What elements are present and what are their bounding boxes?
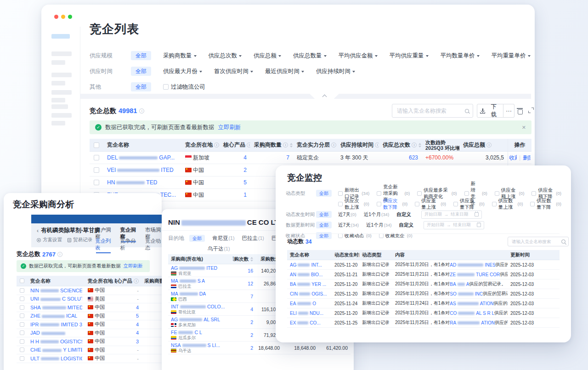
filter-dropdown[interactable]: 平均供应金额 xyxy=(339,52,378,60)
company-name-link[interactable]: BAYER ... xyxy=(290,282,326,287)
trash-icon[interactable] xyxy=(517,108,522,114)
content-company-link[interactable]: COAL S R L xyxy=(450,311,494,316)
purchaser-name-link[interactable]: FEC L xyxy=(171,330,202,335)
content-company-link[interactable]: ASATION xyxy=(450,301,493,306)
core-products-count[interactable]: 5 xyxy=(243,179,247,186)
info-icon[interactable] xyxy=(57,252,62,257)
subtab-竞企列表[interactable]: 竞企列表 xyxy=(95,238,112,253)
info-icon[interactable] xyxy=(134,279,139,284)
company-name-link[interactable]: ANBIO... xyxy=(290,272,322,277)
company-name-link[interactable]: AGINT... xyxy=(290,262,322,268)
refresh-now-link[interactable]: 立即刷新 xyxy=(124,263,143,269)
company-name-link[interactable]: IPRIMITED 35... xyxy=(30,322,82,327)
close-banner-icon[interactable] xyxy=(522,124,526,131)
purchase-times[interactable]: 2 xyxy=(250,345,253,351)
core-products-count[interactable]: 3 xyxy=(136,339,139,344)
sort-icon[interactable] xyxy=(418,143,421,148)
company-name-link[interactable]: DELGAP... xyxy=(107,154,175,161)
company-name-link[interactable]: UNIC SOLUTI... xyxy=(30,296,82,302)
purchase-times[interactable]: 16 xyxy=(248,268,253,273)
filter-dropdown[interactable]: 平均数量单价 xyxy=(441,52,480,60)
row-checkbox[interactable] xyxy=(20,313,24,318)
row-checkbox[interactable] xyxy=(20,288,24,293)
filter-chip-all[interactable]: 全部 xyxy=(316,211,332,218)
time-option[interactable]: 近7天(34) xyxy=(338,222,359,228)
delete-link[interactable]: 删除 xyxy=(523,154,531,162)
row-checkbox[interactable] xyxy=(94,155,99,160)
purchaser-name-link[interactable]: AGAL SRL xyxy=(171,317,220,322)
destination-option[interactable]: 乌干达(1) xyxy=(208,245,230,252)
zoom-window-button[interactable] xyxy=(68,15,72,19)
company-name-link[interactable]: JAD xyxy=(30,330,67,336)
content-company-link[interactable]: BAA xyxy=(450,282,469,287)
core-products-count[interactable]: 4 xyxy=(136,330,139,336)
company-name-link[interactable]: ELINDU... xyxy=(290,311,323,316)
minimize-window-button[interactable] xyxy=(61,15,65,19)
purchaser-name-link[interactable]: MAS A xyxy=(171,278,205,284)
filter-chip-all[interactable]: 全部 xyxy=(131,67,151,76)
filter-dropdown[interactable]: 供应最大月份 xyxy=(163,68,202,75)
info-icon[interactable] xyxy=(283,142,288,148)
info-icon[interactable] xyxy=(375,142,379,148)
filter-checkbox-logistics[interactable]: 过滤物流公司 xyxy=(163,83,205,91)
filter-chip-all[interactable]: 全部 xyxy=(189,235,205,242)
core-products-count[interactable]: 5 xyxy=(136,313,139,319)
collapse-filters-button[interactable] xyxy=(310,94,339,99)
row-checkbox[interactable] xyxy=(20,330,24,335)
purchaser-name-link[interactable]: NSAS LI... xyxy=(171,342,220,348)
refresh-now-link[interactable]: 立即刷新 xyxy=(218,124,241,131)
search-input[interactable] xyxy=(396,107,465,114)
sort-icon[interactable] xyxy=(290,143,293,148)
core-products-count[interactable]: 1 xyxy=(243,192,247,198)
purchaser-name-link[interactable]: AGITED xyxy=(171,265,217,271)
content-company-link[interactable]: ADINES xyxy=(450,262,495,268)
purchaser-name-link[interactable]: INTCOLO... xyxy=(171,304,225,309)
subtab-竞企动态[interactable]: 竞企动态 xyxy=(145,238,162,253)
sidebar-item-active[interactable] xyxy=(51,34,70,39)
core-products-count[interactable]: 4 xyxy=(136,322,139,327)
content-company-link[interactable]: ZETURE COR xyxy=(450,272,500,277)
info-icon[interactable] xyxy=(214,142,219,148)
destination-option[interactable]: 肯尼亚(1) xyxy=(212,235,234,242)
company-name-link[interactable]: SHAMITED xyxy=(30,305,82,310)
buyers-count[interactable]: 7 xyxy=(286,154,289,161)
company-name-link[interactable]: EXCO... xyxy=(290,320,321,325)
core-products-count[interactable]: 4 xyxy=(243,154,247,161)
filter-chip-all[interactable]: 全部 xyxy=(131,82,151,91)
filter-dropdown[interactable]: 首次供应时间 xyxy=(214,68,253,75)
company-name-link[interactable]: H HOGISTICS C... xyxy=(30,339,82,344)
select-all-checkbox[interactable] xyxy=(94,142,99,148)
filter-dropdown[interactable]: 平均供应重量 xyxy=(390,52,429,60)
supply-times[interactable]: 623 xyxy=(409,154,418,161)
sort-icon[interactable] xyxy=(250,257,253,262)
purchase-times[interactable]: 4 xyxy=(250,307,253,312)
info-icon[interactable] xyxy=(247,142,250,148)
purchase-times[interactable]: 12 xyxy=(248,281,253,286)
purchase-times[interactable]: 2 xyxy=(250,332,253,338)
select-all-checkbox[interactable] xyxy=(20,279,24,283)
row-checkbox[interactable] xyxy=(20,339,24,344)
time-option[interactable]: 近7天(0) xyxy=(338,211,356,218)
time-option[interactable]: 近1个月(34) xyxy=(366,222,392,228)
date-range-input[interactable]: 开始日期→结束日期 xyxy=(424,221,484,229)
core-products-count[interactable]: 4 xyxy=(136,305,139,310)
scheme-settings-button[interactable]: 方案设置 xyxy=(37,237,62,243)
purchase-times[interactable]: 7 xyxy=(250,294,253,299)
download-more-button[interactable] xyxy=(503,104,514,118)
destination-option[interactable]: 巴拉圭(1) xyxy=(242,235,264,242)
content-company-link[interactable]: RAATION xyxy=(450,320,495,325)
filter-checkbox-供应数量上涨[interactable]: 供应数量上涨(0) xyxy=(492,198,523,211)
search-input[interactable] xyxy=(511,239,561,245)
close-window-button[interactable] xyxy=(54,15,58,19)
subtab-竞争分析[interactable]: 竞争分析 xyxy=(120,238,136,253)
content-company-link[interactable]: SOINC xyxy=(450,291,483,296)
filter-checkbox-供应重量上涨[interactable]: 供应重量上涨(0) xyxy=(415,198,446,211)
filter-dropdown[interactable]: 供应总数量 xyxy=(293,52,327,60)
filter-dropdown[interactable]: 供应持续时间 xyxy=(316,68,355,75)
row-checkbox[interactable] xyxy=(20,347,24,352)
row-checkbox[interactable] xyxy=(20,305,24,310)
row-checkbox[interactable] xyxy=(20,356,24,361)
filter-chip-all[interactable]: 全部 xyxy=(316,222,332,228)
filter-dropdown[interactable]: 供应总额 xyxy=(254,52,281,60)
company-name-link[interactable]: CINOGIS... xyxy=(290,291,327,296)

- - -

### [What you will do]
If a line in the data above contains "close", return that line.

### [Solution for this exercise]
close-banner-icon[interactable] xyxy=(522,124,526,131)
close-window-button[interactable] xyxy=(54,15,58,19)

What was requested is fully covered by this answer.